Pb(NO 3 ) 2 induces cell apoptosis through triggering of reactive oxygen species accumulation and disruption of mitochondrial function via SIRT3/SOD2 pathways.

Lead (Pb) is nonbiodegradable and toxic to the lungs. To investigate the potential mechanisms of Pb-induced reactive oxygen species (ROS) accumulation and cell death in the lungs, human non-small lung carcinoma H460 cells were stimulated with Pb(NO 3 ) 2 in this study. The results showed that Pb(NO 3 ) 2 stimulation increased cell death by inducing cell apoptosis which showed a reduced Bcl-2 expression and an enhanced caspase 3 activation.

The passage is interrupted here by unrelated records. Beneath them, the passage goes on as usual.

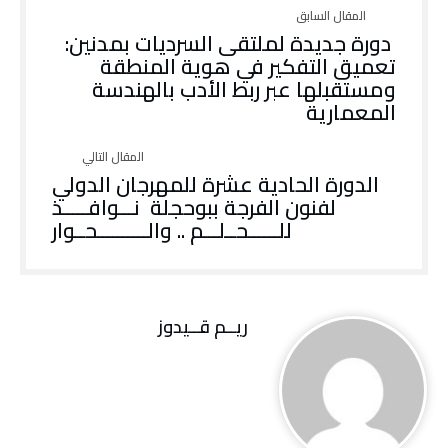
‬المعمارية
‬للــــــحــلـــم‭ ‬‭.. ‬والــــــــــحــوار
ريــم قــيدوز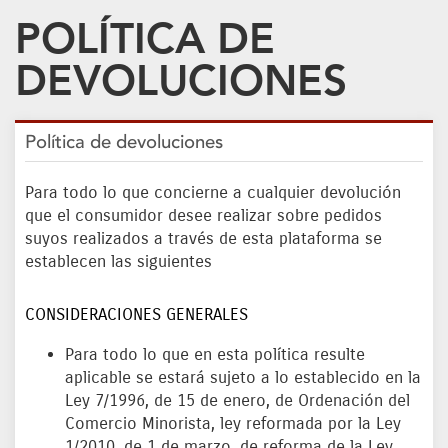
POLÍTICA DE
DEVOLUCIONES
Política de devoluciones
Para todo lo que concierne a cualquier devolución
que el consumidor desee realizar sobre pedidos
suyos realizados a través de esta plataforma se
establecen las siguientes
CONSIDERACIONES GENERALES
Para todo lo que en esta política resulte
aplicable se estará sujeto a lo establecido en la
Ley 7/1996, de 15 de enero, de Ordenación del
Comercio Minorista, ley reformada por la Ley
1/2010, de 1 de marzo, de reforma de la Ley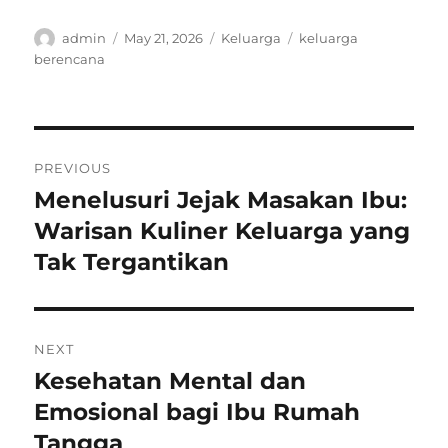
Author
Posted
Categories
Tags
admin
May 21, 2026
Keluarga
keluarga
on
berencana
Post
PREVIOUS
navigation
Menelusuri Jejak Masakan Ibu:
Previous
post:
Warisan Kuliner Keluarga yang
Tak Tergantikan
NEXT
Kesehatan Mental dan
Next
post:
Emosional bagi Ibu Rumah
Tangga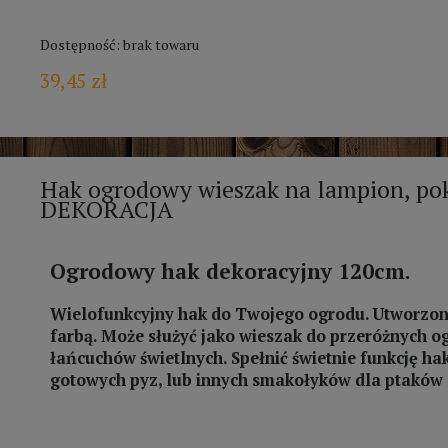
Dostępność:
brak towaru
39,45 zł
Hak ogrodowy wieszak na lampion, p
DEKORACJA
Ogrodowy hak dekoracyjny 120cm.
Wielofunkcyjny hak do Twojego ogrodu. Utworzony
farbą. Może służyć jako wieszak do przeróżnych o
łańcuchów świetlnych. Spełnić świetnie funkcję h
gotowych pyz, lub innych smakołyków dla ptaków 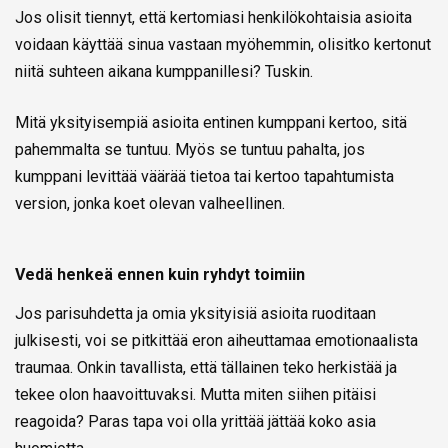
Jos olisit tiennyt, että kertomiasi henkilökohtaisia asioita
voidaan käyttää sinua vastaan myöhemmin, olisitko kertonut
niitä suhteen aikana kumppanillesi? Tuskin.
Mitä yksityisempiä asioita entinen kumppani kertoo, sitä
pahemmalta se tuntuu. Myös se tuntuu pahalta, jos
kumppani levittää väärää tietoa tai kertoo tapahtumista
version, jonka koet olevan valheellinen.
Vedä henkeä ennen kuin ryhdyt toimiin
Jos parisuhdetta ja omia yksityisiä asioita ruoditaan
julkisesti, voi se pitkittää eron aiheuttamaa emotionaalista
traumaa. Onkin tavallista, että tällainen teko herkistää ja
tekee olon haavoittuvaksi. Mutta miten siihen pitäisi
reagoida? Paras tapa voi olla yrittää jättää koko asia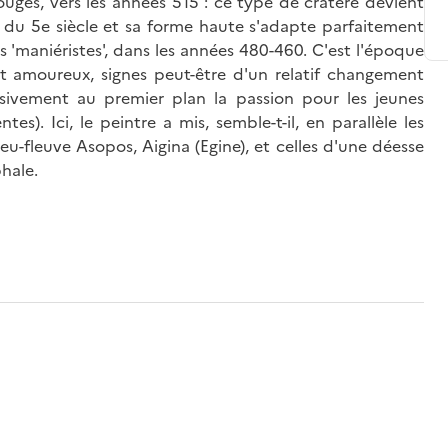
ouges, vers les années 515 : ce type de cratère devient
du 5e siècle et sa forme haute s'adapte parfaitement
s 'maniéristes', dans les années 480-460. C'est l'époque
t amoureux, signes peut-être d'un relatif changement
sivement au premier plan la passion pour les jeunes
es). Ici, le peintre a mis, semble-t-il, en parallèle les
eu-fleuve Asopos, Aigina (Egine), et celles d'une déesse
hale.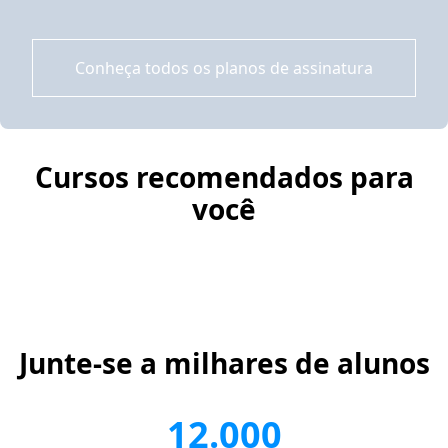
Conheça todos os planos de assinatura
Cursos recomendados para
você
Junte-se a milhares de alunos
12.000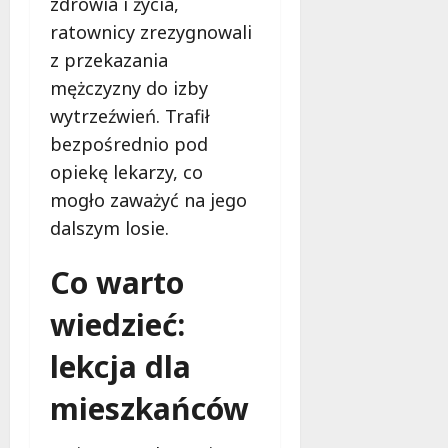
zdrowia i życia,
ratownicy zrezygnowali
z przekazania
mężczyzny do izby
wytrzeźwień. Trafił
bezpośrednio pod
opiekę lekarzy, co
mogło zaważyć na jego
dalszym losie.
Co warto
wiedzieć:
lekcja dla
mieszkańców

Pb(NO 3 ) 2 also caused the production of H 2 O 2 in H460 cells that triggering the buildup of ROS and mitochondrial membrane potential loss. We found that Pb(NO 3 ) 2 modulates oxidoreductive activity through reduced the glutathione-disulfide reductase and glutathione levels in Pb(NO 3 ) 2 -exposed H460 cells. Furthermore, the superoxide dismutase (SOD) upstream molecule sirtuin 3 (SIRT3) was increased with Pb(NO 3 ) 2 dose. Collectively, these results demonstrate that Pb(NO 3 ) 2 promotes lung cell death through SIRT3/SOD-mediated ROS accumulation and mitochondrial dysfunction.